Heinichen lamenta poi un crescente sciovinismo da parte della stampa di entrambi i paesi: “Meglio titoli a effetto per accaparrarsi due lettori in più, anziché analisi approfondite”. La critica è giustificata, ma appena lunedì la Frankfurter Allgemeine pubblicava, a tutta pagina, una interessante analisi sull’Italia di Christiane Liermann, studiosa di storia italiana e referente scientifico del Centro studi italo-tedesco Villa Vigoni. Il titolo, “Conosci il paese dove fioriscono molte cose”, indicava una riflessione più approfondita. Ma la tesi di fondo non era indolore. Liermann partiva dalla sensazione diffusa in Germania che l’Italia, in questo momento, non sia assolutamente all’altezza del ruolo che dovrebbe ricoprire in Europa. Ma è un’accusa fondata? Non è che invece le aspettative nei confronti di questo paese sono da sempre troppo idealizzate e in fondo anche contraddittorie? Perché se da una parte l’Italia agli occhi dei tedeschi ha incarnato per secoli una promessa di evasione, dall’altra la si guardava e giudicava con occhio e metro rigidamente protestante. Dimenticando che dal Concilio di Trento era sì uscita una Controriforma assai moderata. E’ vero, scrive Liermann, l’istinto italiano è storicamente quello di cercare la colpa altrove, in primo luogo nello stato, percepito come un’entità imposta dall’alto e dunque lontana dal popolo. Basta ricordare che lo stato è inteso in senso patriarcale, mentre la chiesa, non a caso “la madre chiesa”, in chiave matriarcale. Ma la predisposizione cattolica al perdono del “povero diavolo”, va a cozzare contro il concetto protestante dell’“ognuno è artefice del proprio destino”.

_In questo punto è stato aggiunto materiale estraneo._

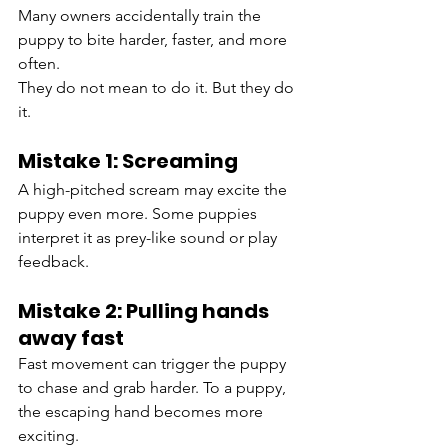
Many owners accidentally train the 
puppy to bite harder, faster, and more 
often.
They do not mean to do it. But they do 
it.
Mistake 1: Screaming
A high-pitched scream may excite the 
puppy even more. Some puppies 
interpret it as prey-like sound or play 
feedback.
Mistake 2: Pulling hands 
away fast
Fast movement can trigger the puppy 
to chase and grab harder. To a puppy, 
the escaping hand becomes more 
exciting.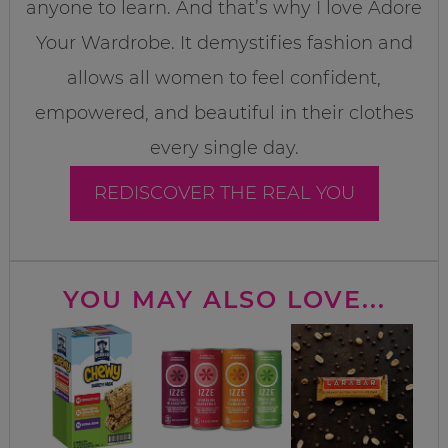
anyone to learn. And that’s why I love Adore
Your Wardrobe. It demystifies fashion and
allows all women to feel confident,
empowered, and beautiful in their clothes
every single day.
REDISCOVER THE REAL YOU
YOU MAY ALSO LOVE...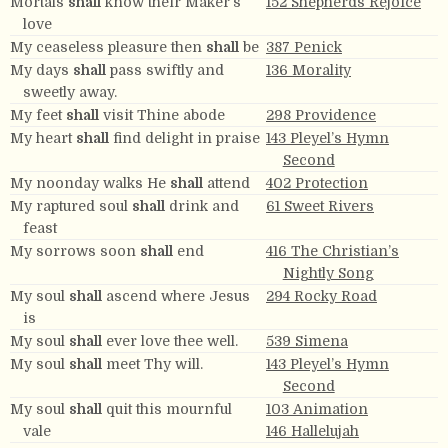
Mortals
shall
know their Maker’s
152 Shepherds Rejoice
love
My ceaseless pleasure then
shall
be
387 Penick
My days
shall
pass swiftly and
136 Morality
sweetly away.
My feet
shall
visit Thine abode
298 Providence
My heart
shall
find delight in praise
143 Pleyel’s Hymn
Second
My noonday walks He
shall
attend
402 Protection
My raptured soul
shall
drink and
61 Sweet Rivers
feast
My sorrows soon
shall
end
416 The Christian’s
Nightly Song
My soul
shall
ascend where Jesus
294 Rocky Road
is
My soul
shall
ever love thee well.
539 Simena
My soul
shall
meet Thy will.
143 Pleyel’s Hymn
Second
My soul
shall
quit this mournful
103 Animation
vale
146 Hallelujah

Verso questi tratti del carattere italiano – la maggior tolleranza, la maggior empatia, il senso della famiglia – Thomas Schmid, direttore editoriale del quotidiano Welt, ha invece espresso ripetutamente la sua simpatia. Oggi però vi ravvisa un istinto “quasi autodistruttivo”. Il suo timore riguarda in primo luogo la classe politica. Al Foglio dice: “E’ come se i politici non avessero memoria, né lontana e nemmeno recente”. Cita un suo pezzo di qualche giorno fa apparso sulla Welt, nel quale lanciava il monito: “L’Italia si sta rovinando con le proprie mani”. Trova assolutamente legittimo che la Germania, per quanto sempre più isolata, non ceda nella sua politica di austerità. “Se così non facesse, non verrebbero mai rispettati i parametri di stabilità, né in Italia, né altrove. E beninteso, nemmeno in Germania”. A chi sostiene che la Germania ha però beneficiato di maggior tolleranza, quando infranse i parametri di Maastricht, Schmid replica: “Gerhard Schröder in cambio si era impegnato ad attuare drastiche riforme dello stato sociale. E ha mantenuto la promessa, pur sapendo che questo gli sarebbe costato la cancelleria”. L’Italia, e i politici italiani, dovrebbero dunque iniziare a chiedersi di chi è la colpa dell’attuale miseria. Ma dovrebbero iniziare a farlo guardando alla propria storia recente.